Il progetto mira anche a valorizzare i dati attraverso l’uso di algoritmi di intelligenza artificiale responsabili, capaci di interpretarli in chiave etica e inclusiva. Questi strumenti permetteranno di sviluppare servizi più equi e accessibili, come l’estensione dell’accesso al credito e alle polizze assicurative, contribuendo a ridurre le disuguaglianze. In questa visione, i dati diventano beni comuniel’intelligenza artificiale uno strumento per costruire un’economia più giusta, trasparente e condivisa, dove il valore generato non si misura solo in termini economici, ma ne lbenessere collettivo che produce.
Questo sistema di raccolta e valorizzazione dei dati rappresenterà, nell’idea del progetto, un’opportunità importante per costruire un modello alternativo di welfare: considerando la difficoltà, oggi, nel recuperare ricchezza dalle imposte e dal mondo del lavoro, si propone di capitalizzare questi dati, immettendoli sul mercato per produrre benessere. Un esempio pratico, per comprendere il funzionamento del nuovo sistema studiato dall’Università e dal Politecnico di Torino, è l’attuale sistema pensionistico, in affanno per la longevità dei cittadini e per la loro crescente difficoltà a contribuire agli strumenti di previdenza complementare. Prendendo come riferimento per una possibile sperimentazione un fondo pensionistico svizzero, verrà quindi offerta agli associati la possibilità di cedere un “gemello digitale” dei loro dati: questi dati verranno valorizzati economicamente dal fondo pensione – che li immetterà sul mercato attraverso, ad esempio, azioni di prestito o vendita in borsa – e i ricavi verranno utilizzati dal fondo stesso per autofinanziarsi, evitando così di chiedere ai propri associati ulteriori contributi economici.

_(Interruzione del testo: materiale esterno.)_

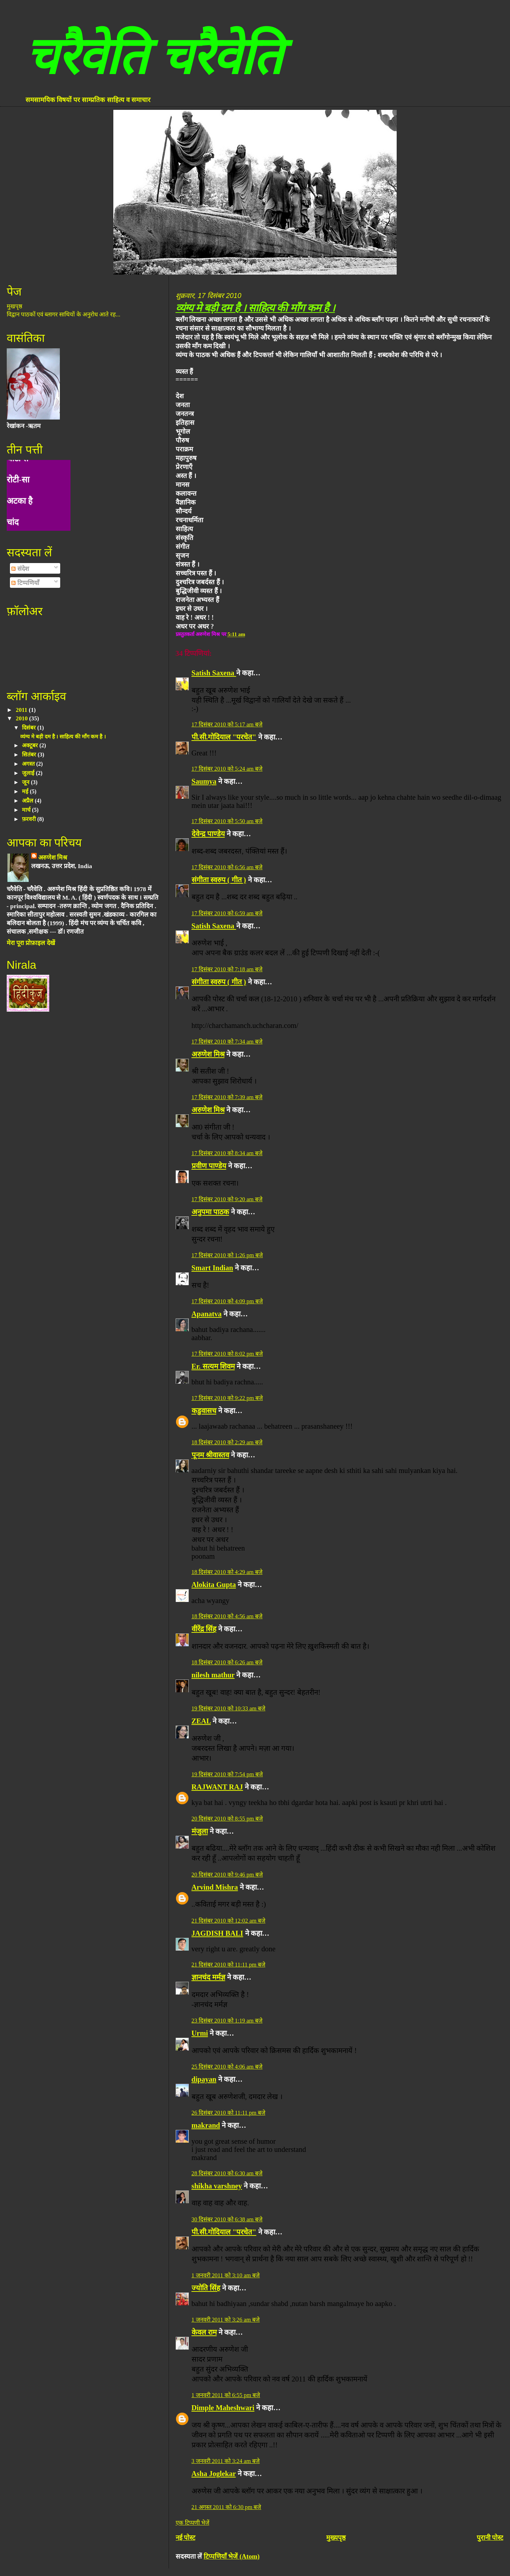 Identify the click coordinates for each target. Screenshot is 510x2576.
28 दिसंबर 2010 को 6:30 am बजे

“WEBFARE parte da un’idea semplice ma rivoluzionaria: i dati che produciamo non sono solo una traccia, ma una forma di lavoro, un nuovo capitale– spiega Maurizio Ferraris –Si tratta di un capitale rinnovabile e collettivo, che può essere redistribuito in base al bisogno, non al merito. In questo consiste il webfare: un welfare dei dati, fondato sulla giustizia digitale”.